→ Task directions: Omit the pictures and reproduce the rest of the listing exactly.

→ Input data:

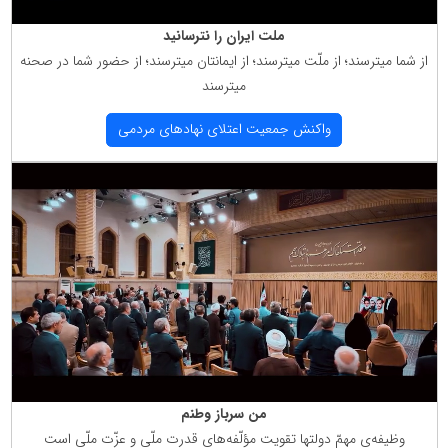
ملت ایران را نترسانید
از شما میترسند؛ از ملّت میترسند؛ از ایمانتان میترسند؛ از حضور شما در صحنه
میترسند
واكنش جمعیت اعتلای نهادهای مردمی
من سرباز وطنم
وظیفه‌ی مهمّ دولتها تقویت مؤلّفه‌های قدرت ملّی و عزّت ملّی است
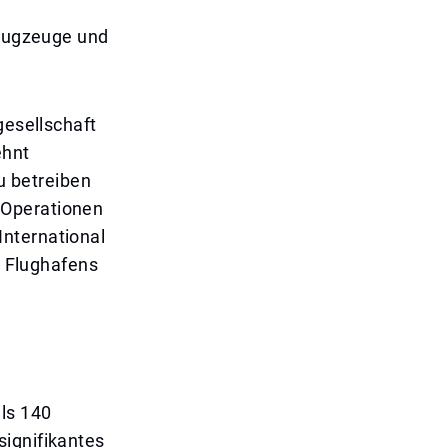
Flugzeuge und
gesellschaft
ehnt
zu betreiben
 Operationen
International
n Flughafens
als 140
signifikantes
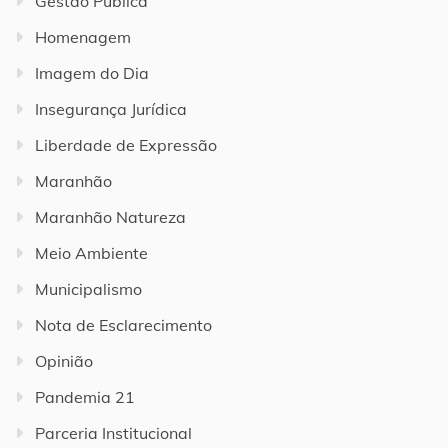
Gestão Pública
Homenagem
Imagem do Dia
Insegurança Jurídica
Liberdade de Expressão
Maranhão
Maranhão Natureza
Meio Ambiente
Municipalismo
Nota de Esclarecimento
Opinião
Pandemia 21
Parceria Institucional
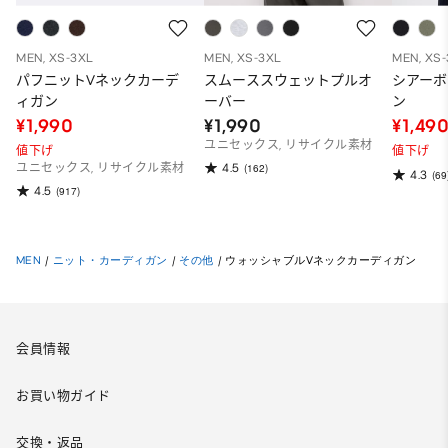
MEN, XS-3XL
MEN, XS-3XL
MEN, XS
パフニットVネックカーデ
スムーススウェットプルオ
シアーボ
ィガン
ーバー
ン
¥1,990
¥1,990
¥1,49
ユニセックス, リサイクル素材
値下げ
値下げ
4.5
ユニセックス, リサイクル素材
(162)
4.3
(69
4.5
(917)
MEN
/
ニット・カーディガン
/
その他
/
ウォッシャブルVネックカーディガン
会員情報
お買い物ガイド
交換・返品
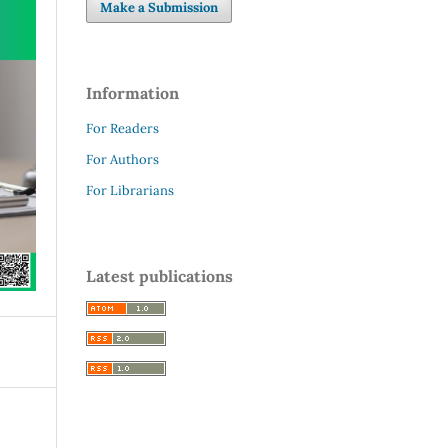
Make a Submission
Information
For Readers
For Authors
For Librarians
Latest publications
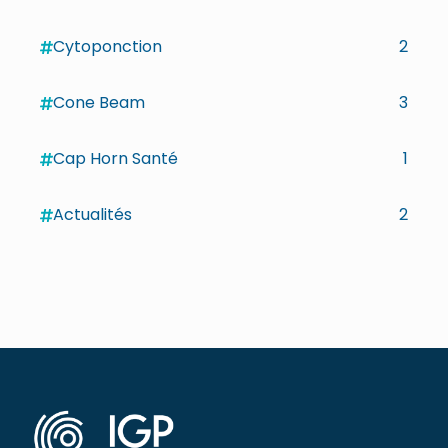
Cytoponction
2
Cone Beam
3
Cap Horn Santé
1
Actualités
2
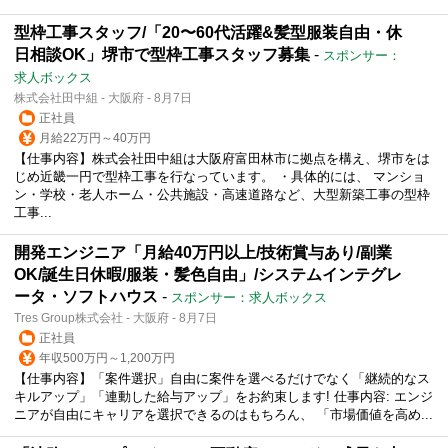
型枠工事スタッフ/「20〜60代活躍&髪型服装自由・休
日相談OK」堺市で型枠工事スタッフ募集
-
スポンサー：
求人ボックス
株式会社田中組 - 大阪府 - 8月7日
正社員
月給22万円～40万円
【仕事内容】株式会社田中組は大阪府富田林市に拠点を構え、堺市をは
じめ近畿一円で型枠工事を行なっています。 ・具体的には、 マンショ
ン・学校・老人ホーム・公共施設・高速道路など、大型新築工事の型枠
工事...
開発エンジニア「月給40万円以上/技術賞与あり/副業
OK/誕生日休暇/服装・髪色自由」/システムインテグレ
ータ・ソフトハウス
-
スポンサー：求人ボックス
Tres Group株式会社 - 大阪府 - 8月7日
正社員
年収500万円～1,200万円
【仕事内容】「案件選択」自由に案件を選べるだけでなく「継続的なス
キルアップ」「連動した給与アップ」をお約束します! 仕事内容: エンジ
ニアが自由にキャリアを選択できるのはもちろん、 「市場価値を高め...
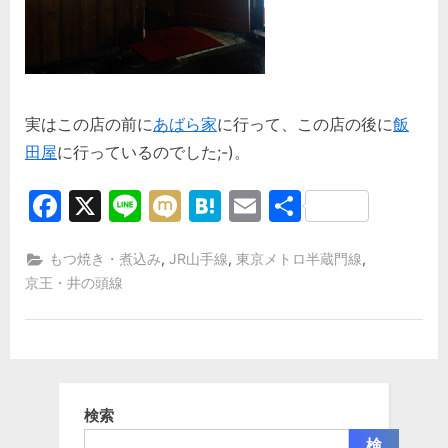
実はこの店の前に
あばら家
に行って、この店の後に
飯
田屋
に行っているのでした;-)。
Facebook
X
Line
Mixi
Hatena
Email
共
有
,
,
,
もつ焼き・煮込み
JR山手線
東京メトロ半蔵門線
京王・井の頭線
検索
検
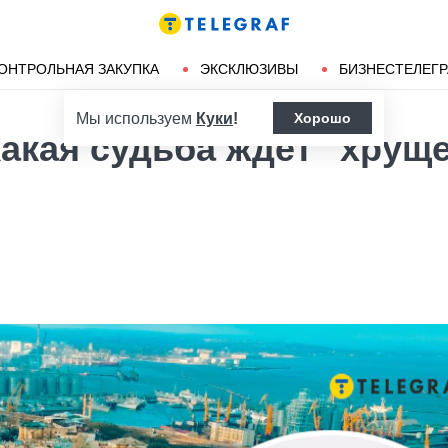
Ленд-лиз
Херсон
ОНТРОЛЬНАЯ ЗАКУПКА
ЭКСКЛЮЗИВЫ
БИЗНЕСТЕЛЕГ
Мы используем
Куки
!
Хорошо
акая судьба ждет "хрущ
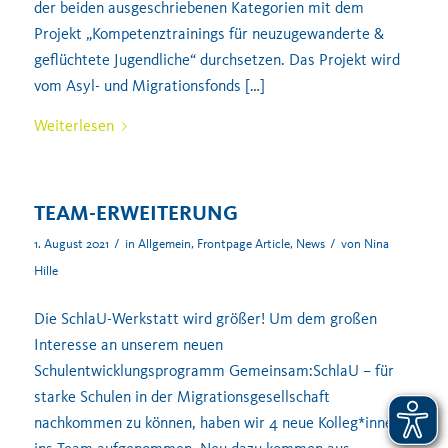
der beiden ausgeschriebenen Kategorien mit dem
Projekt „Kompetenztrainings für neuzugewanderte &
geflüchtete Jugendliche“ durchsetzen. Das Projekt wird
vom Asyl- und Migrationsfonds […]
Weiterlesen
TEAM-ERWEITERUNG
/
/
1. August 2021
in
Allgemein
,
Frontpage Article
,
News
von
Nina
Hille
Die SchlaU-Werkstatt wird größer! Um dem großen
Interesse an unserem neuen
Schulentwicklungsprogramm Gemeinsam:SchlaU – für
starke Schulen in der Migrationsgesellschaft
nachkommen zu können, haben wir 4 neue Kolleg*innen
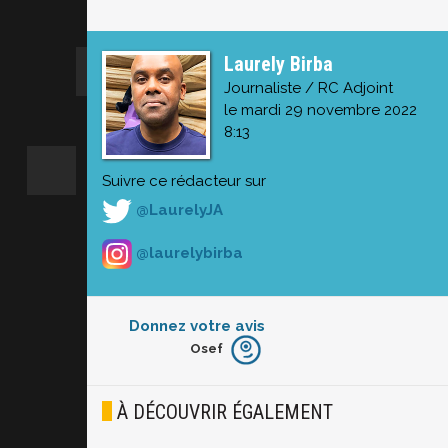
Laurely Birba
Journaliste / RC Adjoint
le mardi 29 novembre 2022
8:13
Suivre ce rédacteur sur
@LaurelyJA
@laurelybirba
Donnez votre avis
Osef
Furieux
Blasé
À DÉCOUVRIR ÉGALEMENT
Osef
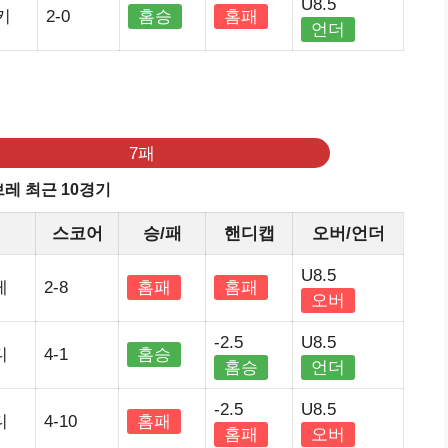
U8.5
키
2-0
홈승
홈패
언더
기
7패
레 최근 10경기
정
스코어
승/패
핸디캡
오버/언더
U8.5
레
2-8
홈패
홈패
오버
-2.5
U8.5
디
4-1
홈승
홈승
언더
-2.5
U8.5
디
4-10
홈패
홈패
오버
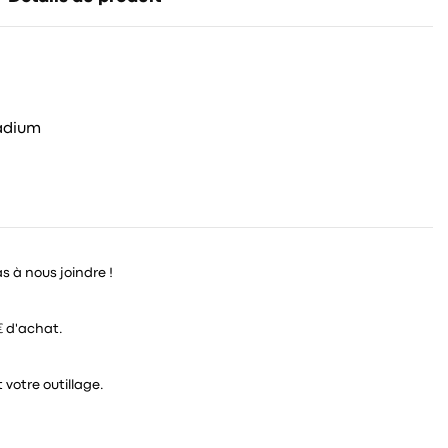
adium
as à nous joindre !
€ d'achat.
 votre outillage.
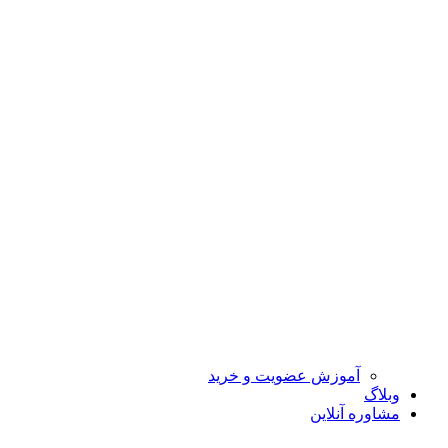
آموزش عضویت و خرید
وبلاگ
مشاوره آنلاین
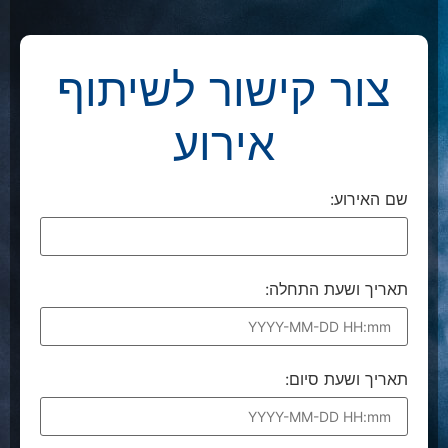
צור קישור לשיתוף
אירוע
שם האירוע:
תאריך ושעת התחלה:
תאריך ושעת סיום:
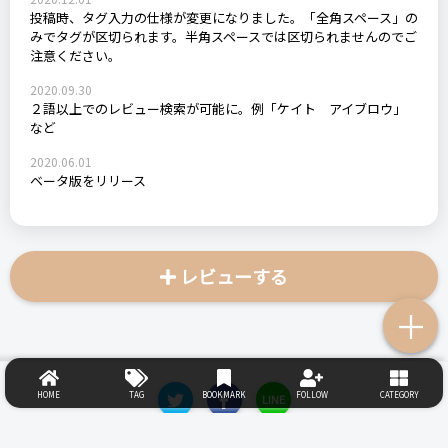
投稿時、タグ入力の仕様が変更になりました。「全角スペース」の
みでタグが区切られます。半角スペースでは区切られませんのでご
注意ください。
2020.09.30
２語以上でのレビュー検索が可能に。例「ケイト アイブロウ」
など
2020.06.01
ベータ版をリリース
レビューする
＋
HOME
TAG
BOOKMARK
FOLLOW
CATEGORY
LINE
HONNE repoとは
タグ一覧
総合評価
使い方・ガイド
利用規約
プライバ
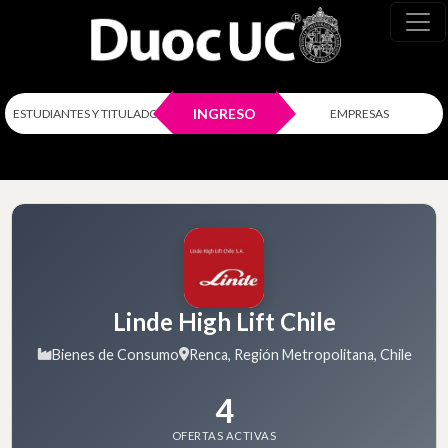
INGRESO
ESTUDIANTES Y TITULADOS
EMPRESAS
Linde High Lift Chile
Bienes de Consumo
Renca, Región Metropolitana, Chile
4
OFERTAS ACTIVAS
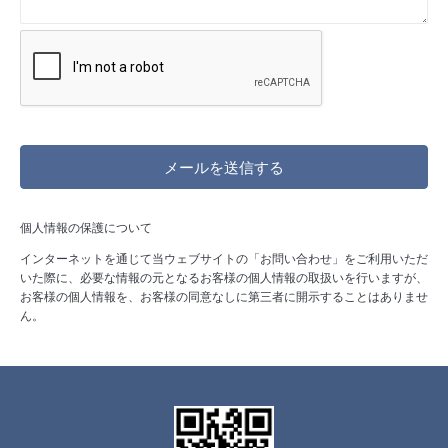
個人情報の保護について
インターネットを通じて当ウェブサイトの「お問い合わせ」をご利用いただ
いた際に、必要な情報の元となるお客様の個人情報の取扱いを行いますが、
お客様の個人情報を、お客様の同意なしに第三者に開示することはありませ
ん。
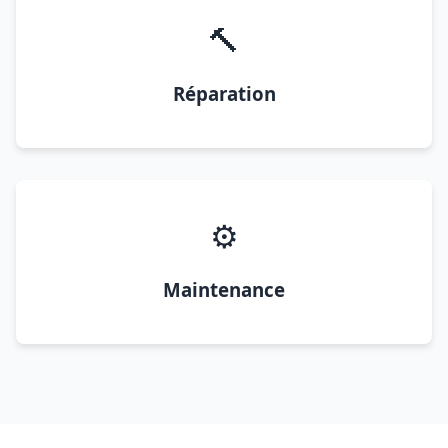
🔨
Réparation
⚙️
Maintenance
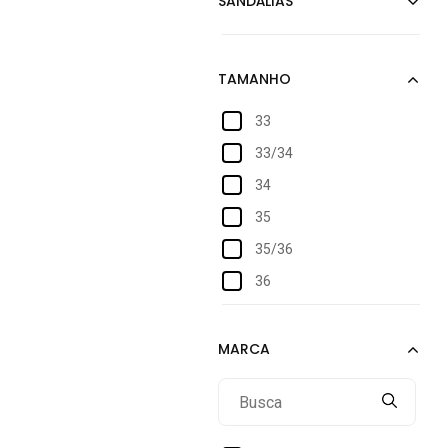
33
33/34
34
35
35/36
36
37
37/38
38
39
39/40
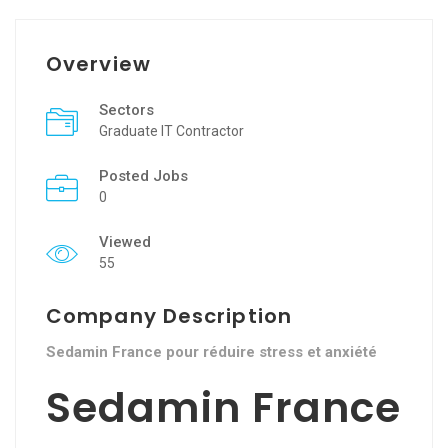
Overview
Sectors
Graduate IT Contractor
Posted Jobs
0
Viewed
55
Company Description
Sedamin France pour réduire stress et anxiété
Sedamin France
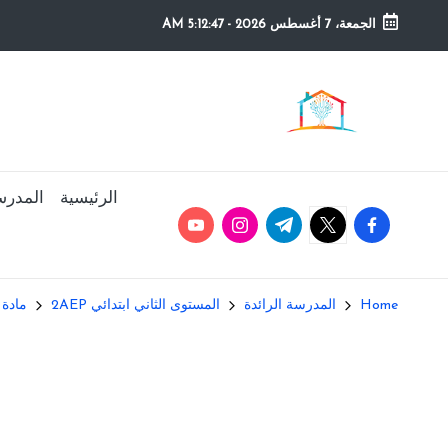
الجمعة، 7 أغسطس 2026
-
5:12:47 AM
Ski
t
م
التعليم
conten
الصريح
و
ق
الرئيسية
المدرس
youtube.com
instagram.com
twitter.com
t.me
facebook.com
ع
ال
Home
المدرسة الرائدة
المستوى الثاني ابتدائي 2AEP
مادة 
م
د
ر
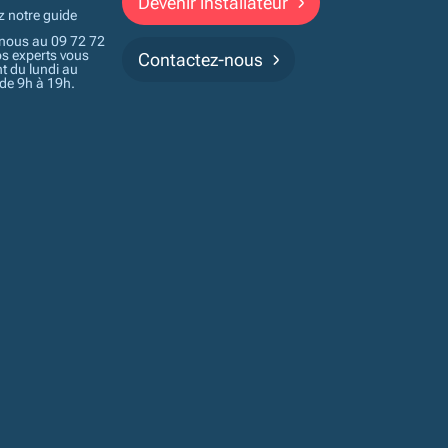
Devenir installateur
z notre guide
nous au 09 72 72
os experts vous
Contactez-nous
t du lundi au
 de 9h à 19h.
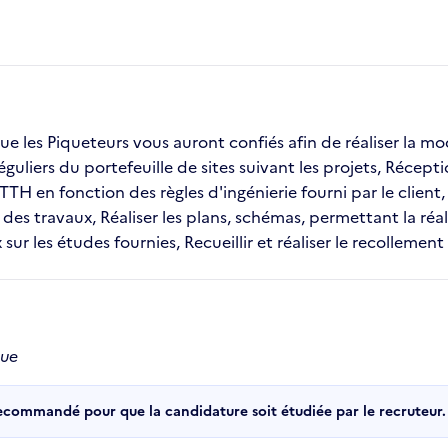
 les Piqueteurs vous auront confiés afin de réaliser la modé
réguliers du portefeuille de sites suivant les projets, Récept
TH en fonction des règles d'ingénierie fourni par le client
 des travaux, Réaliser les plans, schémas, permettant la réa
sur les études fournies, Recueillir et réaliser le recollement
que
recommandé pour que la candidature soit étudiée par le recruteur.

→ Worked solution:
ملت ایران را نترسانید
از شما میترسند؛ از ملّت میترسند؛ از ایمانتان میترسند؛ از حضور شما در صحنه
میترسند
واكنش جمعیت اعتلای نهادهای مردمی
من سرباز وطنم
وظیفه‌ی مهمّ دولتها تقویت مؤلّفه‌های قدرت ملّی و عزّت ملّی است
Flugzeuge und
gesellschaft
ehnt
zu betreiben
 Operationen
International
n Flughafens
als 140
signifikantes
Gestão Pública
Homenagem
Imagem do Dia
Insegurança Jurídica
Liberdade de Expressão
Maranhão
Maranhão Natureza
Meio Ambiente
Municipalismo
Nota de Esclarecimento
Opinião
Pandemia 21
Parceria Institucional
MEN, XS-3XL
MEN, XS-3XL
MEN, XS
パフニットVネックカーデ
スムーススウェットプルオ
シアーボ
ィガン
ーバー
ン
¥1,990
¥1,990
¥1,49
ユニセックス, リサイクル素材
値下げ
値下げ
4.5
ユニセックス, リサイクル素材
(162)
4.3
(69
4.5
(917)
MEN
/
ニット・カーディガン
/
その他
/
ウォッシャブルVネックカーディガン
会員情報
お買い物ガイド
交換・返品
Make a Submission
Information
For Readers
For Authors
For Librarians
Latest publications
Cytoponction
2
Cone Beam
3
Cap Horn Santé
1
Actualités
2
型枠工事スタッフ/「20〜60代活躍&髪型服装自由・休
日相談OK」堺市で型枠工事スタッフ募集
-
スポンサー：
求人ボックス
株式会社田中組 - 大阪府 - 8月7日
正社員
月給22万円～40万円
【仕事内容】株式会社田中組は大阪府富田林市に拠点を構え、堺市をは
じめ近畿一円で型枠工事を行なっています。 ・具体的には、 マンショ
ン・学校・老人ホーム・公共施設・高速道路など、大型新築工事の型枠
工事...
開発エンジニア「月給40万円以上/技術賞与あり/副業
OK/誕生日休暇/服装・髪色自由」/システムインテグレ
ータ・ソフトハウス
-
スポンサー：求人ボックス
Tres Group株式会社 - 大阪府 - 8月7日
正社員
年収500万円～1,200万円
【仕事内容】「案件選択」自由に案件を選べるだけでなく「継続的なス
キルアップ」「連動した給与アップ」をお約束します! 仕事内容: エンジ
ニアが自由にキャリアを選択できるのはもちろん、 「市場価値を高め...
実はこの店の前に
あばら家
に行って、この店の後に
飯
田屋
に行っているのでした;-)。
Facebook
X
Line
Mixi
Hatena
Email
共
有
,
,
,
もつ焼き・煮込み
JR山手線
東京メトロ半蔵門線
京王・井の頭線
検索
検
Ленд-лиз
Херсон
ОНТРОЛЬНАЯ ЗАКУПКА
ЭКСКЛЮЗИВЫ
БИЗНЕСТЕЛЕГ
Мы используем
Куки
!
Хорошо
акая судьба ждет "хрущ
der beiden ausgeschriebenen Kategorien mit dem
Projekt „Kompetenztrainings für neuzugewanderte &
geflüchtete Jugendliche“ durchsetzen. Das Projekt wird
vom Asyl- und Migrationsfonds […]
Weiterlesen
TEAM-ERWEITERUNG
/
/
1. August 2021
in
Allgemein
,
Frontpage Article
,
News
von
Nina
Hille
Die SchlaU-Werkstatt wird größer! Um dem großen
Interesse an unserem neuen
Schulentwicklungsprogramm Gemeinsam:SchlaU – für
starke Schulen in der Migrationsgesellschaft
nachkommen zu können, haben wir 4 neue Kolleg*innen
Laurely Birba
Journaliste / RC Adjoint
le mardi 29 novembre 2022
8:13
Suivre ce rédacteur sur
@LaurelyJA
@laurelybirba
Donnez votre avis
Osef
Furieux
Blasé
À DÉCOUVRIR ÉGALEMENT
Osef
U8.5
키
2-0
홈승
홈패
언더
기
7패
레 최근 10경기
정
스코어
승/패
핸디캡
오버/언더
U8.5
레
2-8
홈패
홈패
오버
-2.5
U8.5
디
4-1
홈승
홈승
언더
-2.5
U8.5
디
4-10
홈패
홈패
오버
adium
as à nous joindre !
€ d'achat.
 votre outillage.
آموزش عضویت و خرید
وبلاگ
مشاوره آنلاین
צור קישור לשיתוף
אירוע
שם האירוע:
תאריך ושעת התחלה:
תאריך ושעת סיום:
投稿時、タグ入力の仕様が変更になりました。「全角スペース」の
みでタグが区切られます。半角スペースでは区切られませんのでご
注意ください。
2020.09.30
２語以上でのレビュー検索が可能に。例「ケイト アイブロウ」
など
2020.06.01
ベータ版をリリース
レビューする
＋
HOME
TAG
BOOKMARK
FOLLOW
CATEGORY
LINE
HONNE repoとは
タグ一覧
総合評価
使い方・ガイド
利用規約
プライバ
INGRESO
ESTUDIANTES Y TITULADOS
EMPRESAS
Linde High Lift Chile
Bienes de Consumo
Renca, Región Metropolitana, Chile
4
OFERTAS ACTIVAS
個人情報の保護について
インターネットを通じて当ウェブサイトの「お問い合わせ」をご利用いただ
いた際に、必要な情報の元となるお客様の個人情報の取扱いを行いますが、
お客様の個人情報を、お客様の同意なしに第三者に開示することはありませ
ん。
🔨
Réparation
⚙️
Maintenance
33
33/34
34
35
35/36
36
37
37/38
38
39
39/40
Overview
Sectors
Graduate IT Contractor
Posted Jobs
0
Viewed
55
Company Description
Sedamin France pour réduire stress et anxiété
Sedamin France
الجمعة، 7 أغسطس 2026
-
5:12:47 AM
Ski
t
م
التعليم
conten
الصريح
و
ق
الرئيسية
المدرس
youtube.com
instagram.com
twitter.com
t.me
facebook.com
ع
ال
Home
المدرسة الرائدة
المستوى الثاني ابتدائي 2AEP
مادة 
م
د
ر
Devenir installateur
z notre guide
nous au 09 72 72
os experts vous
Contactez-nous
t du lundi au
 de 9h à 19h.
 les Piqueteurs vous auront confiés afin de réaliser la modé
réguliers du portefeuille de sites suivant les projets, Récept
TH en fonction des règles d'ingénierie fourni par le client
 des travaux, Réaliser les plans, schémas, permettant la réa
sur les études fournies, Recueillir et réaliser le recollement
que
recommandé pour que la candidature soit étudiée par le recruteur.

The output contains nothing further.